Use Python’s standard-library CSV reader
For a simple row-by-row audit without pandas, csv.DictReader exposes each record as a mapping from header names to values. This example uses the ISO-style format above and reports line numbers alongside identifiers and raw values.
import csv
from datetime import datetime
path = "metadata.csv"
date_column = "filing_date" # replace with the actual header
id_column = "record_id" # replace with a stable record identifier
def is_valid_date(value):
try:
datetime.strptime(value, "%Y-%m-%d")
return True
except ValueError:
return False
with open(path, newline="", encoding="utf-8-sig") as csvfile:
reader = csv.DictReader(csvfile)
missing = []
invalid = []
for line_number, row in enumerate(reader, start=2):
raw = row.get(date_column)
value = raw.strip() if raw is not None else ""
record_id = row.get(id_column)
if value == "":
missing.append((line_number, record_id, raw))
elif not is_valid_date(value):
invalid.append((line_number, record_id, raw))
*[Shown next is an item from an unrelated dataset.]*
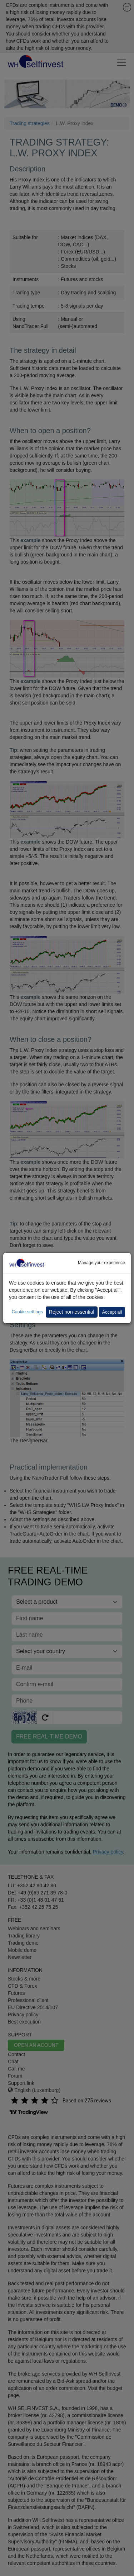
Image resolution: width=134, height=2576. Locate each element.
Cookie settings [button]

print("Missing date rows:")
for item in missing:
print(item)
print("Nonblank values that failed date parsing:")
for item in invalid:
print(item)
The script numbers the header as line 1, so its reported line number is the physical CSV line for ordinary one-line records; quoted fields containing embedded newlines can make physical line numbering differ from record numbering. Python’s csv documentation notes that DictReader fills missing fields in a short row with restval, whose default is None. The example treats a missing date key or a None value as blank; malformed row structure may still merit separate review.
Choose a method for your workflow
| Method | Good fit when | Consideration |
|---|---|---|
| pandas | You already use pandas or want column-based filtering and reporting. | Be deliberate about CSV missing-value settings and explicit date parsing. |
Python csv |
A dependency-free, row-by-row check is sufficient. | You write the classification and reporting logic yourself. |
The documentation describes API behavior, not performance for your particular file; it does not establish that one method is faster for this task.
Quick Recap
Best Value
Review findings without changing the source
- Keep an untouched copy of the input CSV before any later cleanup.
- Review the identifier and original date value for every reported row.
- Confirm that the expected format and missing markers come from the source system or applicable schema.
- Decide separately how any verified corrections should be recorded; the audit itself should not infer or apply replacement dates.
Product prices and availability are accurate as of the date/time indicated and are subject to change. Any price and availability information displayed on Amazon at the time of purchase will apply.